[Saved entries]

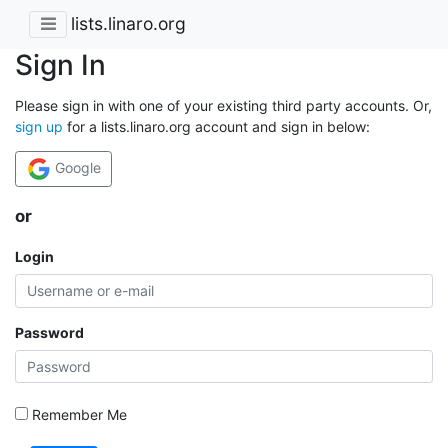
lists.linaro.org
Sign In
Please sign in with one of your existing third party accounts. Or,
sign up
for a lists.linaro.org account and sign in below:
Google
or
Login
Password
Remember Me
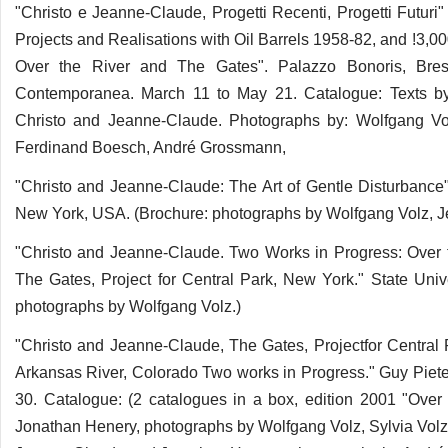
"Christo e Jeanne-Claude, Progetti Recenti, Progetti Futuri
Projects and Realisations with Oil Barrels 1958-82, and !3,
Over the River and The Gates". Palazzo Bonoris, Bresc
Contemporanea. March 11 to May 21. Catalogue: Texts by
Christo and Jeanne-Claude. Photographs by: Wolfgang Vol
Ferdinand Boesch, André Grossmann,
"Christo and Jeanne-Claude: The Art of Gentle Disturbance"
New York, USA. (Brochure: photographs by Wolfgang Volz, 
"Christo and Jeanne-Claude. Two Works in Progress: Over th
The Gates, Project for Central Park, New York." State Univ
photographs by Wolfgang Volz.)
"Christo and Jeanne-Claude, The Gates, Projectfor Central 
Arkansas River, Colorado Two works in Progress." Guy Pieter
30. Catalogue: (2 catalogues in a box, edition 2001 "Ove
Jonathan Henery, photographs by Wolfgang Volz, Sylvia Vol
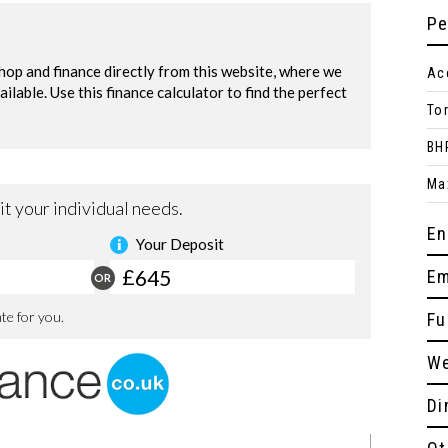
Pe
Ac
To
BH
Ma
En
Em
Fu
We
Di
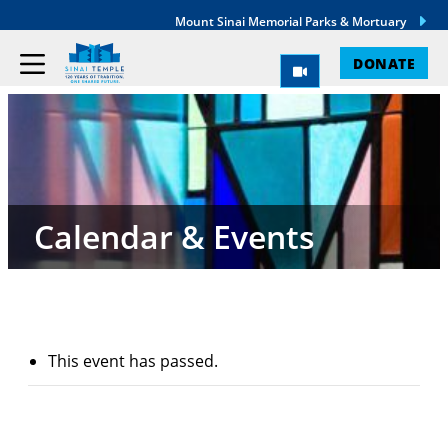
Mount Sinai Memorial Parks & Mortuary
DONATE
Calendar & Events
This event has passed.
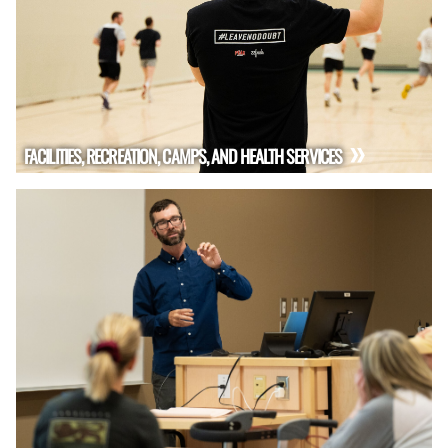
FACILITIES, RECREATION, CAMPS, AND HEALTH SERVICES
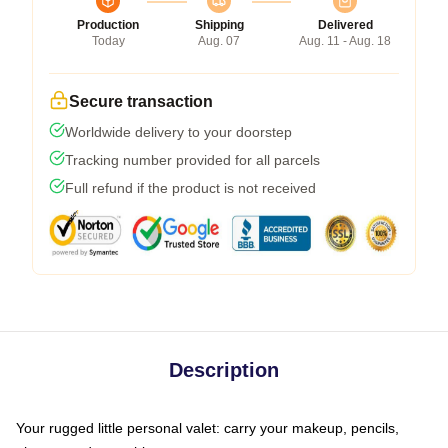
Production
Shipping
Delivered
Today
Aug. 07
Aug. 11 - Aug. 18
Secure transaction
Worldwide delivery to your doorstep
Tracking number provided for all parcels
Full refund if the product is not received
Description
Your rugged little personal valet: carry your makeup, pencils,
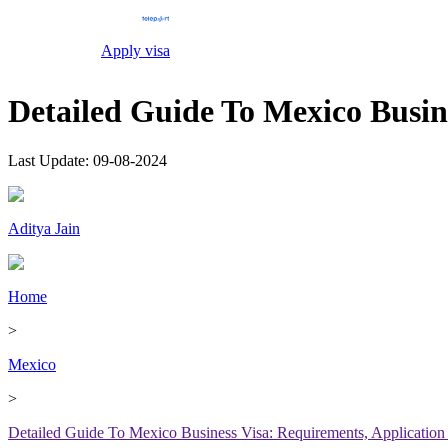
Apply visa
Detailed Guide To Mexico Busin
Last Update:
09-08-2024
Aditya Jain
Home
>
Mexico
>
Detailed Guide To Mexico Business Visa: Requirements, Application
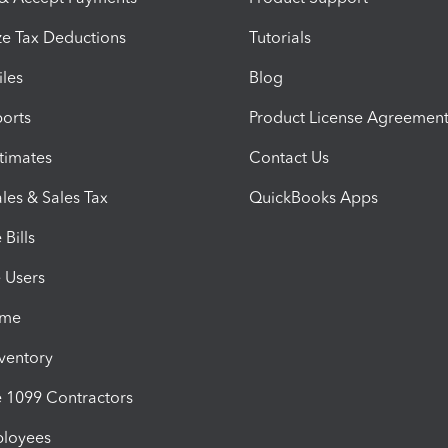
e Tax Deductions
Tutorials
iles
Blog
orts
Product License Agreemen
timates
Contact Us
les & Sales Tax
QuickBooks Apps
Bills
e Users
ime
nventory
1099 Contractors
ployees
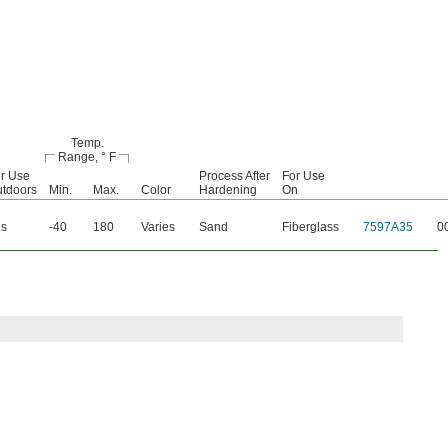
Temp.
Range, ° F
r Use
Process After
For Use
tdoors
Min.
Max.
Color
Hardening
On
es
-40
180
Varies
Sand
Fiberglass
7597A35
0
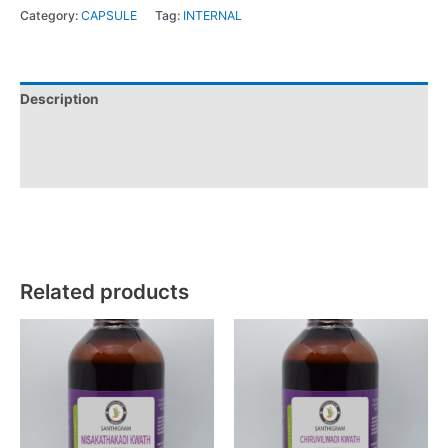
Category:
CAPSULE
Tag:
INTERNAL
Description
Additional information
Reviews (0)
Related products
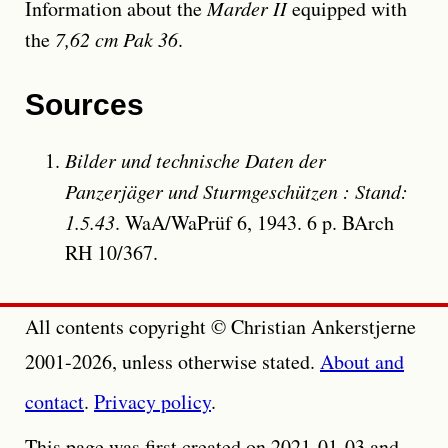
Information about the
Marder II
equipped with
the
7,62 cm Pak 36
.
Sources
Bilder und technische Daten der
Panzerjäger und Sturmgeschützen : Stand:
1.5.43
. WaA/WaPrüf 6, 1943. 6 p. BArch
RH 10/367.
All contents copyright © Christian Ankerstjerne
2001-2026, unless otherwise stated.
About and
contact
.
Privacy policy
.
This page was first created on 2021-01-03 and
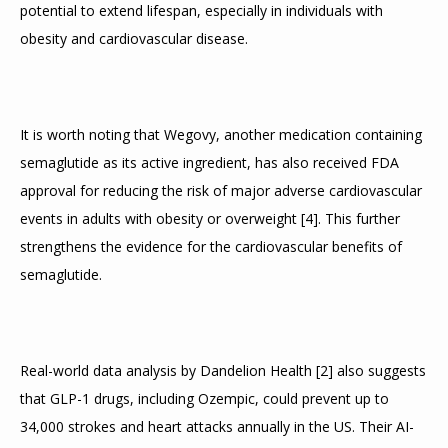
potential to extend lifespan, especially in individuals with 
obesity and cardiovascular disease.
It is worth noting that Wegovy, another medication containing 
semaglutide as its active ingredient, has also received FDA 
approval for reducing the risk of major adverse cardiovascular 
events in adults with obesity or overweight 
[
4
]
. This further 
strengthens the evidence for the cardiovascular benefits of 
semaglutide.
Real-world data analysis by Dandelion Health 
[
2
]
 also suggests 
that GLP-1 drugs, including Ozempic, could prevent up to 
34,000 strokes and heart attacks annually in the US. Their AI-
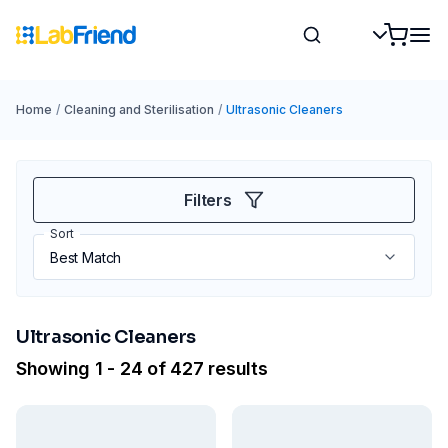
Home
/
Cleaning and Sterilisation
/
Ultrasonic Cleaners
Filters
Sort
Ultrasonic Cleaners
Showing 1 - 24 of 427 results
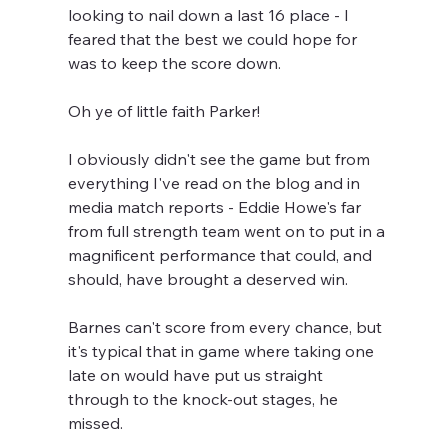
looking to nail down a last 16 place - I 
feared that the best we could hope for 
was to keep the score down.
Oh ye of little faith Parker!
I obviously didn't see the game but from 
everything I've read on the blog and in 
media match reports - Eddie Howe's far 
from full strength team went on to put in a 
magnificent performance that could, and 
should, have brought a deserved win.
Barnes can't score from every chance, but 
it's typical that in game where taking one 
late on would have put us straight 
through to the knock-out stages, he 
missed.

— Your objective —
Which of the lines above include the word "received"? List those lines.

— Exercise result —
Full refund if the product is not received
semaglutide as its active ingredient, has also received FDA 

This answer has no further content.